Bayramın Şükrü, Tevbesi ve Cihadı
Post-modern bakış açısına göre “herkesin tercihi kutsaldır ve tartışma dışıdır”. Dolayısıyla kimse kimseye akıl vermesin, hiçbir aile ve toplum bir hayat modelini üyelerine telkin etmesin modu pek bi revaçta.
Kenan Alpay’ın Yazısı:
Bayramımız mübarek olsun. Gözümüz, gönlümüz sevinçle dolsun. Eşimiz ve dostumuz, akraba ve komşularımız; elimizin erişebildiği erişemediği yetimler, öksüzler, mazlumlar, muhacirler en güzel nimetlere gark olsun. Mü’minler zulmü giderecek kuvvet ve kudretle, adalet ve merhametle kuşansınlar ki karanlık bir bataklığa dönüşen yeis kurusun, ümit iklimi yeşersin.

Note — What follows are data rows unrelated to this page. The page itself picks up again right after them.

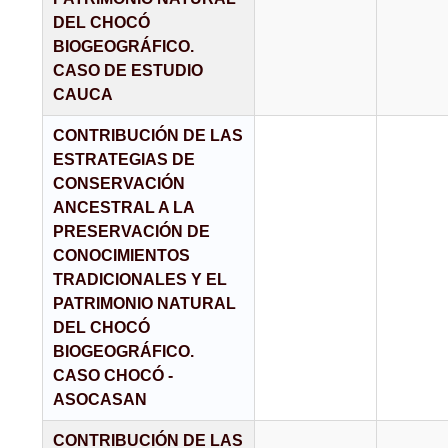
DEL CHOCÓ
BIOGEOGRÁFICO.
CASO DE ESTUDIO
CAUCA
CONTRIBUCIÓN DE LAS
ESTRATEGIAS DE
CONSERVACIÓN
ANCESTRAL A LA
PRESERVACIÓN DE
CONOCIMIENTOS
TRADICIONALES Y EL
PATRIMONIO NATURAL
DEL CHOCÓ
BIOGEOGRÁFICO.
CASO CHOCÓ -
ASOCASAN
CONTRIBUCIÓN DE LAS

Peki, bayramımızın mübarek olması için imkânlarımız nispetinde gayret edip salih ameller işlemeye azmettik mi? Bayramın mübarek olması ağızdan çıkan basit bir temenniye bağlı değil elbette. Salih amellerden bağımsız, hayatın sıkıntılarını sabredip direnmeyen, tevhid ve adaleti hâkim kılmak için mücadeleye girişmeden kendi başına verili bir durum olarak ‘mübarek bayram’ durumu hiç yok. Çünkü bayramı mübarek kılma, hayatın her anını ve şubesini bayram gibi güzelleştirme sorumluluğu her birimizin omuzlarında.